◆ **Items from a dataset**
▶
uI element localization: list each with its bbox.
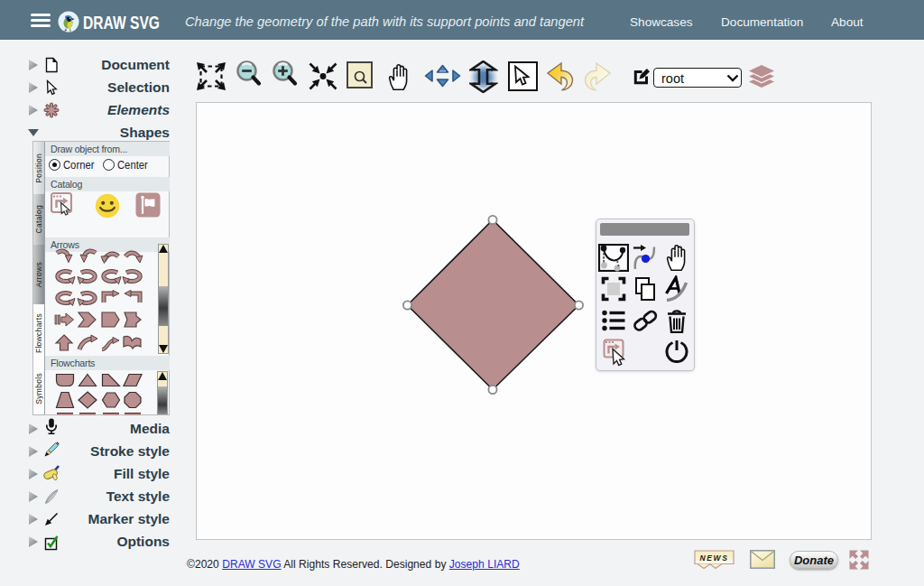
svg-text:NEWS: NEWS [700,553,729,563]
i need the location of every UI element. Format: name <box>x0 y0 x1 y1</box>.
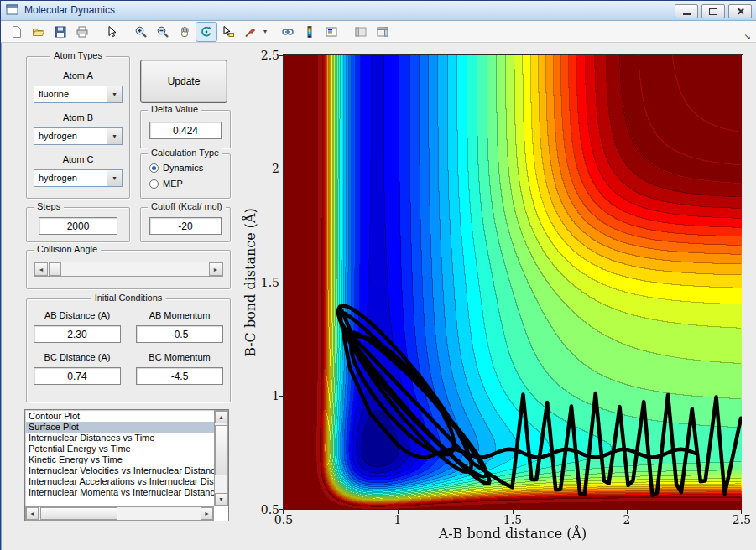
y-tick-label: 1.5 <box>259 276 279 289</box>
tick-mark <box>283 510 284 514</box>
zoom-out-button[interactable] <box>152 22 174 42</box>
rotate-3d-button[interactable] <box>196 22 217 42</box>
new-figure-button[interactable] <box>6 22 28 42</box>
ab-momentum-field[interactable] <box>136 325 223 343</box>
zoom-in-button[interactable] <box>130 22 152 42</box>
colorbar-icon <box>303 25 316 39</box>
list-item[interactable]: Internuclear Momenta vs Internuclear Dis… <box>26 487 214 498</box>
window-controls <box>675 4 752 18</box>
toolbar-separator <box>269 31 277 32</box>
ab-distance-field[interactable] <box>34 325 121 343</box>
open-folder-icon <box>32 25 45 39</box>
chevron-down-icon[interactable]: ▼ <box>107 170 122 186</box>
vertical-scroll-thumb[interactable] <box>215 425 227 475</box>
listbox-vertical-scrollbar[interactable]: ▲ ▼ <box>214 410 228 506</box>
printer-icon <box>76 25 89 39</box>
toolbar-separator <box>93 31 101 32</box>
minimize-button[interactable] <box>675 4 698 18</box>
atom-types-panel-title: Atom Types <box>50 50 106 60</box>
cutoff-panel-title: Cutoff (Kcal/ mol) <box>148 201 226 211</box>
legend-icon <box>325 25 338 39</box>
x-tick-label: 1.5 <box>503 513 522 527</box>
dynamics-radio[interactable]: Dynamics <box>149 163 203 173</box>
scroll-down-arrow[interactable]: ▼ <box>215 493 227 506</box>
edit-plot-button[interactable] <box>101 22 123 42</box>
insert-colorbar-button[interactable] <box>299 22 321 42</box>
print-figure-button[interactable] <box>71 22 93 42</box>
atom-a-dropdown-value: fluorine <box>39 86 69 102</box>
steps-field[interactable] <box>39 217 117 235</box>
scroll-up-arrow[interactable]: ▲ <box>215 411 227 423</box>
listbox-horizontal-scrollbar[interactable]: ◄ ► <box>25 506 214 521</box>
collision-angle-slider[interactable]: ◄ ► <box>34 262 223 277</box>
chevron-down-icon[interactable]: ▼ <box>107 86 122 102</box>
atom-types-panel: Atom Types Atom A fluorine ▼ Atom B hydr… <box>26 56 130 199</box>
insert-legend-button[interactable] <box>321 22 342 42</box>
cutoff-panel: Cutoff (Kcal/ mol) <box>140 207 231 242</box>
y-tick-label: 2.5 <box>259 49 279 62</box>
list-item[interactable]: Potential Energy vs Time <box>26 444 214 454</box>
steps-panel: Steps <box>26 207 130 242</box>
list-item[interactable]: Internuclear Distances vs Time <box>26 433 214 444</box>
atom-c-dropdown[interactable]: hydrogen ▼ <box>34 169 123 187</box>
ab-momentum-label: AB Momentum <box>136 310 223 320</box>
link-chain-icon <box>281 25 295 39</box>
x-tick-label: 2.5 <box>733 513 751 527</box>
scroll-left-arrow[interactable]: ◄ <box>26 507 39 520</box>
slider-thumb[interactable] <box>49 262 61 276</box>
delta-value-panel-title: Delta Value <box>148 104 201 114</box>
tick-mark <box>398 510 399 514</box>
slider-right-arrow[interactable]: ► <box>209 262 222 276</box>
toolbar-separator <box>123 31 130 32</box>
list-item-selected[interactable]: Surface Plot <box>26 422 214 433</box>
list-item[interactable]: Internuclear Accelerations vs Internucle… <box>26 476 214 487</box>
atom-a-dropdown[interactable]: fluorine ▼ <box>34 86 123 103</box>
figure-toolbar: ▾ ↘ <box>1 21 756 43</box>
restore-icon <box>709 8 717 15</box>
tick-mark <box>279 55 283 56</box>
rotate-3d-icon <box>200 25 213 39</box>
toolbar-overflow-arrow[interactable]: ↘ <box>744 32 751 41</box>
tick-mark <box>741 510 742 514</box>
steps-panel-title: Steps <box>34 201 64 211</box>
open-file-button[interactable] <box>28 22 50 42</box>
hand-icon <box>178 25 191 39</box>
initial-conditions-panel: Initial Conditions AB Distance (A) AB Mo… <box>26 298 231 402</box>
restore-button[interactable] <box>701 4 725 18</box>
brush-dropdown-caret[interactable]: ▾ <box>261 23 269 41</box>
ab-distance-label: AB Distance (A) <box>34 310 121 320</box>
initial-conditions-panel-title: Initial Conditions <box>91 293 166 303</box>
mep-radio[interactable]: MEP <box>149 179 183 189</box>
titlebar[interactable]: Molecular Dynamics <box>1 1 756 21</box>
close-button[interactable] <box>728 4 752 18</box>
pan-button[interactable] <box>174 22 196 42</box>
zoom-in-icon <box>134 25 148 39</box>
floppy-disk-icon <box>54 25 67 39</box>
bc-momentum-field[interactable] <box>136 367 223 385</box>
horizontal-scroll-thumb[interactable] <box>40 507 117 520</box>
hide-plot-tools-icon <box>354 25 368 39</box>
data-cursor-button[interactable] <box>217 22 239 42</box>
brush-icon <box>243 25 257 39</box>
tick-mark <box>279 283 283 283</box>
link-plot-button[interactable] <box>277 22 299 42</box>
list-item[interactable]: Contour Plot <box>26 411 214 422</box>
cutoff-field[interactable] <box>149 217 222 235</box>
chevron-down-icon[interactable]: ▼ <box>107 128 122 144</box>
atom-a-label: Atom A <box>27 70 129 80</box>
list-item[interactable]: Kinetic Energy vs Time <box>26 454 214 465</box>
update-button[interactable]: Update <box>140 60 227 103</box>
plot-type-listbox[interactable]: Contour Plot Surface Plot Internuclear D… <box>24 409 229 521</box>
bc-distance-field[interactable] <box>34 367 121 385</box>
slider-left-arrow[interactable]: ◄ <box>34 262 48 276</box>
hide-plot-tools-button[interactable] <box>350 22 372 42</box>
toolbar-separator <box>342 31 350 32</box>
delta-value-field[interactable] <box>149 122 222 139</box>
show-plot-tools-button[interactable] <box>372 22 394 42</box>
list-item[interactable]: Internuclear Velocities vs Internuclear … <box>26 465 214 476</box>
scroll-right-arrow[interactable]: ► <box>201 507 213 520</box>
atom-b-dropdown[interactable]: hydrogen ▼ <box>34 127 123 145</box>
brush-button[interactable] <box>239 22 261 42</box>
mep-radio-label: MEP <box>163 179 183 189</box>
save-figure-button[interactable] <box>50 22 71 42</box>
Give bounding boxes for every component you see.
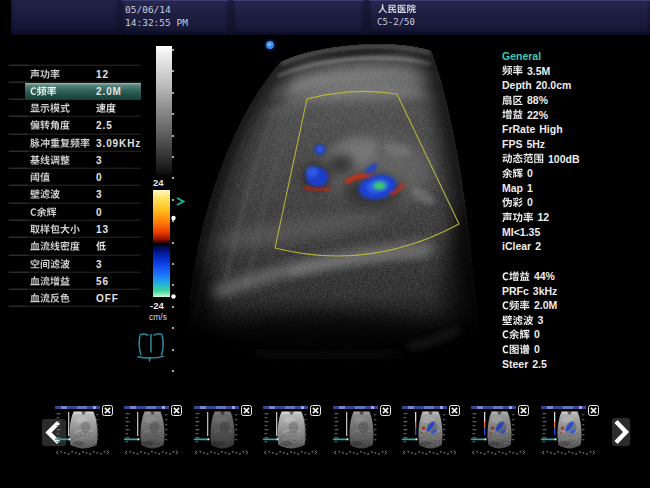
menu-row-12[interactable]: 血流增益56	[25, 273, 141, 290]
thumbnail-close-button[interactable]	[518, 405, 529, 416]
info-row: 余辉0	[502, 166, 533, 180]
parameter-value: 2.5	[96, 120, 113, 131]
parameter-label: 脉冲重复频率	[30, 138, 90, 148]
info-label: Map	[502, 182, 523, 194]
menu-row-10[interactable]: 血流线密度低	[25, 238, 141, 255]
info-row: PRFc3kHz	[502, 284, 557, 298]
info-label: iClear	[502, 240, 531, 252]
info-label: PRFc	[502, 285, 529, 297]
color-doppler-bar	[153, 190, 170, 297]
info-row: MI<1.35	[502, 225, 544, 239]
ultrasound-screen: 05/06/1414:32:55 PM人民医院C5-2/50声功率12C频率2.…	[0, 0, 650, 488]
info-value: 1	[527, 182, 533, 194]
baseline-arrow-icon	[176, 197, 186, 206]
close-icon	[174, 408, 179, 413]
info-label: C余辉	[502, 329, 530, 340]
info-label: C图谱	[502, 344, 530, 355]
menu-row-8[interactable]: C余辉0	[25, 204, 141, 221]
parameter-value: 3	[96, 155, 102, 166]
info-row: Depth20.0cm	[502, 78, 571, 92]
velocity-unit-label: cm/s	[149, 312, 167, 322]
parameter-value: 12	[96, 69, 109, 80]
info-row: C增益44%	[502, 269, 555, 283]
body-marker-icon[interactable]	[136, 328, 166, 362]
topbar-segment-hospital: 人民医院C5-2/50	[369, 0, 650, 35]
info-label: 声功率	[502, 212, 534, 223]
info-label: MI<1.35	[502, 226, 540, 238]
filmstrip-next-button[interactable]	[612, 418, 630, 446]
parameter-label: 取样包大小	[30, 224, 80, 234]
thumbnail-7[interactable]	[471, 405, 526, 457]
parameter-value: 3	[96, 189, 102, 200]
info-label: FPS	[502, 138, 522, 150]
parameter-label: 声功率	[30, 69, 60, 79]
parameter-value: 低	[96, 241, 106, 251]
menu-row-9[interactable]: 取样包大小13	[25, 221, 141, 238]
chevron-right-icon	[616, 422, 626, 443]
menu-row-1[interactable]: C频率2.0M	[25, 83, 141, 100]
thumbnail-5[interactable]	[333, 405, 388, 457]
info-value: 0	[534, 343, 540, 355]
menu-row-7[interactable]: 壁滤波3	[25, 186, 141, 203]
thumbnail-close-button[interactable]	[449, 405, 460, 416]
parameter-label: 壁滤波	[30, 189, 60, 199]
parameter-value: 3	[96, 259, 102, 270]
close-icon	[383, 408, 388, 413]
info-value: 88%	[527, 94, 548, 106]
info-row: C频率2.0M	[502, 298, 557, 312]
topbar-segment-blank-left	[11, 0, 119, 35]
parameter-value: 56	[96, 276, 109, 287]
menu-row-0[interactable]: 声功率12	[25, 66, 141, 83]
menu-row-2[interactable]: 显示模式速度	[25, 100, 141, 117]
parameter-label: 空间滤波	[30, 259, 70, 269]
thumbnail-8[interactable]	[541, 405, 596, 457]
info-row: 增益22%	[502, 108, 548, 122]
parameter-value: 13	[96, 224, 109, 235]
preset-title: General	[502, 49, 541, 63]
parameter-label: 血流反色	[30, 293, 70, 303]
thumbnail-3[interactable]	[194, 405, 249, 457]
parameter-label: 阈值	[30, 172, 50, 182]
parameter-label: 偏转角度	[30, 120, 70, 130]
info-value: 2.5	[532, 358, 547, 370]
thumbnail-close-button[interactable]	[588, 405, 599, 416]
info-label: 扇区	[502, 95, 523, 106]
menu-row-4[interactable]: 脉冲重复频率3.09KHz	[25, 135, 141, 152]
parameter-value: 速度	[96, 103, 116, 113]
parameter-label: 血流增益	[30, 276, 70, 286]
menu-row-6[interactable]: 阈值0	[25, 169, 141, 186]
info-value: 44%	[534, 270, 555, 282]
info-value: 12	[538, 211, 550, 223]
menu-row-5[interactable]: 基线调整3	[25, 152, 141, 169]
thumbnail-close-button[interactable]	[102, 405, 113, 416]
info-label: Depth	[502, 79, 532, 91]
menu-row-11[interactable]: 空间滤波3	[25, 256, 141, 273]
topbar-segment-datetime: 05/06/1414:32:55 PM	[122, 0, 229, 35]
thumbnail-1[interactable]	[55, 405, 110, 457]
info-label: 频率	[502, 65, 523, 76]
close-icon	[313, 408, 318, 413]
info-value: 3.5M	[527, 65, 550, 77]
thumbnail-close-button[interactable]	[171, 405, 182, 416]
thumbnail-close-button[interactable]	[310, 405, 321, 416]
close-icon	[591, 408, 596, 413]
parameter-label-wrap: 血流反色	[30, 293, 70, 312]
info-row: iClear2	[502, 239, 541, 253]
hospital-name: 人民医院	[378, 4, 416, 14]
thumbnail-4[interactable]	[263, 405, 318, 457]
menu-row-13[interactable]: 血流反色OFF	[25, 290, 141, 307]
menu-row-3[interactable]: 偏转角度2.5	[25, 117, 141, 134]
thumbnail-close-button[interactable]	[241, 405, 252, 416]
parameter-label: 基线调整	[30, 155, 70, 165]
info-value: 0	[534, 328, 540, 340]
thumbnail-2[interactable]	[124, 405, 179, 457]
info-row: 声功率12	[502, 210, 549, 224]
info-value: 3	[538, 314, 544, 326]
info-row: 壁滤波3	[502, 313, 543, 327]
thumbnail-close-button[interactable]	[380, 405, 391, 416]
info-row: 动态范围100dB	[502, 152, 580, 166]
thumbnail-6[interactable]	[402, 405, 457, 457]
info-value: High	[539, 123, 562, 135]
probe-text: C5-2/50	[377, 16, 415, 29]
info-label: 壁滤波	[502, 315, 534, 326]
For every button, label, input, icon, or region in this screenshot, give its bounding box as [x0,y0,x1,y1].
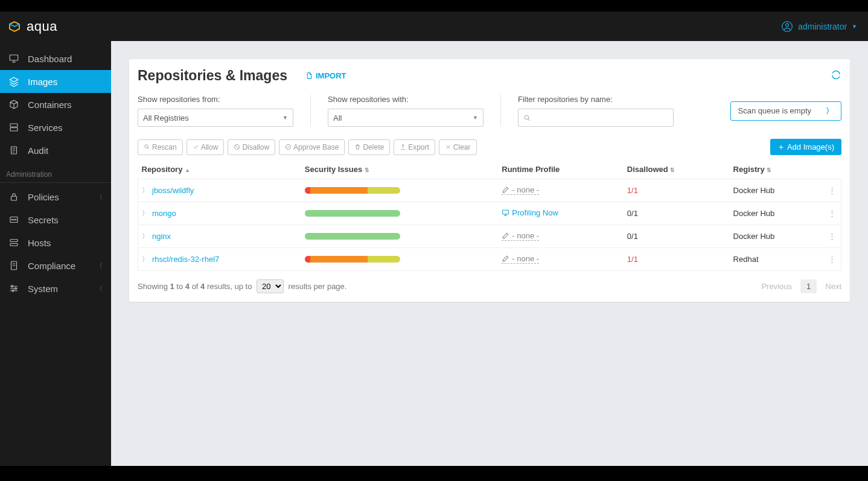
svg-rect-6 [11,196,17,200]
repo-link[interactable]: 〉nginx [142,232,298,241]
svg-point-1 [786,24,789,27]
nav-containers[interactable]: Containers [0,93,111,116]
svg-rect-3 [10,124,18,127]
import-label: IMPORT [316,71,346,80]
svg-rect-21 [503,210,509,214]
monitor-icon [8,53,19,64]
svg-point-18 [145,145,148,148]
next-page[interactable]: Next [825,282,841,291]
col-security[interactable]: Security Issues ⇅ [301,160,498,179]
runtime-profile-link[interactable]: - none - [502,231,539,241]
btn-label: Rescan [152,143,177,151]
export-button[interactable]: Export [394,139,435,155]
sort-asc-icon: ▲ [185,167,190,173]
with-select[interactable]: All ▼ [328,109,483,127]
security-bar [305,256,400,263]
security-bar [305,210,400,217]
nav-secrets[interactable]: Secrets [0,208,111,231]
security-bar [305,233,400,240]
nav-policies[interactable]: Policies 〈 [0,185,111,208]
chevron-right-icon: 〉 [142,209,148,218]
col-disallowed[interactable]: Disallowed ⇅ [624,160,730,179]
nav-system[interactable]: System 〈 [0,277,111,300]
page-title: Repositories & Images [138,68,287,84]
nav-label: Policies [28,192,59,202]
refresh-icon [831,69,841,80]
approve-base-button[interactable]: Approve Base [279,139,345,155]
refresh-button[interactable] [831,69,841,82]
allow-button[interactable]: Allow [187,139,225,155]
sidebar: Dashboard Images Containers Services Aud… [0,41,111,481]
nav-dashboard[interactable]: Dashboard [0,47,111,70]
repo-link[interactable]: 〉jboss/wildfly [142,186,298,195]
import-button[interactable]: IMPORT [305,71,346,80]
chevron-left-icon: 〈 [96,193,103,202]
col-runtime[interactable]: Runtime Profile [498,160,624,179]
add-images-button[interactable]: Add Image(s) [770,139,841,155]
sort-icon: ⇅ [365,167,369,173]
repositories-panel: Repositories & Images IMPORT Show reposi… [129,59,850,302]
aqua-logo-icon [7,19,22,34]
delete-button[interactable]: Delete [348,139,390,155]
nav-hosts[interactable]: Hosts [0,231,111,254]
browser-frame-top [0,0,868,11]
chevron-right-icon: 〉 [826,106,834,116]
clear-button[interactable]: Clear [439,139,477,155]
repo-link[interactable]: 〉mongo [142,209,298,218]
disallow-button[interactable]: Disallow [228,139,275,155]
caret-down-icon: ▼ [282,115,288,121]
svg-point-9 [13,219,14,220]
registry-value: Docker Hub [730,225,823,248]
row-menu-button[interactable]: ⋮ [823,202,841,225]
svg-rect-11 [10,240,18,242]
layers-icon [8,76,19,87]
repositories-table: Repository ▲ Security Issues ⇅ Runtime P… [138,160,841,271]
server-icon [8,122,19,133]
row-menu-button[interactable]: ⋮ [823,225,841,248]
repo-link[interactable]: 〉rhscl/redis-32-rhel7 [142,255,298,264]
user-name: administrator [798,22,847,31]
registries-select[interactable]: All Registries ▼ [138,109,293,127]
select-value: All [333,113,342,123]
pagination-summary: Showing 1 to 4 of 4 results, up to 20 re… [138,279,346,293]
nav-images[interactable]: Images [0,70,111,93]
hosts-icon [8,237,19,248]
page-size-select[interactable]: 20 [257,279,284,293]
nav-label: Hosts [28,238,51,248]
user-menu[interactable]: administrator ▼ [781,21,857,33]
disallowed-value: 0/1 [624,202,730,225]
nav-services[interactable]: Services [0,116,111,139]
browser-frame-bottom [0,466,868,481]
monitor-icon [502,209,509,217]
caret-down-icon: ▼ [852,24,857,30]
runtime-profile-link[interactable]: - none - [502,185,539,195]
row-menu-button[interactable]: ⋮ [823,179,841,202]
edit-icon [502,186,509,194]
rescan-button[interactable]: Rescan [138,139,183,155]
svg-rect-12 [10,244,18,246]
edit-icon [502,232,509,240]
nav-label: Audit [28,145,48,156]
col-registry[interactable]: Registry ⇅ [730,160,823,179]
select-value: All Registries [143,113,189,123]
prev-page[interactable]: Previous [761,282,792,291]
nav-label: Dashboard [28,54,72,64]
caret-down-icon: ▼ [473,115,478,121]
sort-icon: ⇅ [670,167,675,173]
btn-label: Export [408,143,429,151]
runtime-profile-link[interactable]: Profiling Now [502,208,558,217]
current-page[interactable]: 1 [800,279,817,293]
edit-icon [502,255,509,263]
col-repository[interactable]: Repository ▲ [138,160,301,179]
runtime-profile-link[interactable]: - none - [502,254,539,264]
disallowed-value: 1/1 [624,179,730,202]
row-menu-button[interactable]: ⋮ [823,248,841,271]
filter-with-label: Show repositories with: [328,95,483,104]
security-bar [305,187,400,194]
clipboard-icon [8,145,19,156]
table-row: 〉mongoProfiling Now0/1Docker Hub⋮ [138,202,841,225]
nav-compliance[interactable]: Compliance 〈 [0,254,111,277]
nav-audit[interactable]: Audit [0,139,111,162]
name-filter-input[interactable] [531,113,668,123]
scan-queue-button[interactable]: Scan queue is empty 〉 [730,101,841,121]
◀
◆ **BRIEF**
Go through the data above and find the lines with the word "Contour". Copy each of those lines.

◆ **ANSWER**
list-item[interactable]: Contour Plot <box>26 411 214 422</box>
plot-type-listbox[interactable]: Contour Plot Surface Plot Internuclear D… <box>24 409 229 521</box>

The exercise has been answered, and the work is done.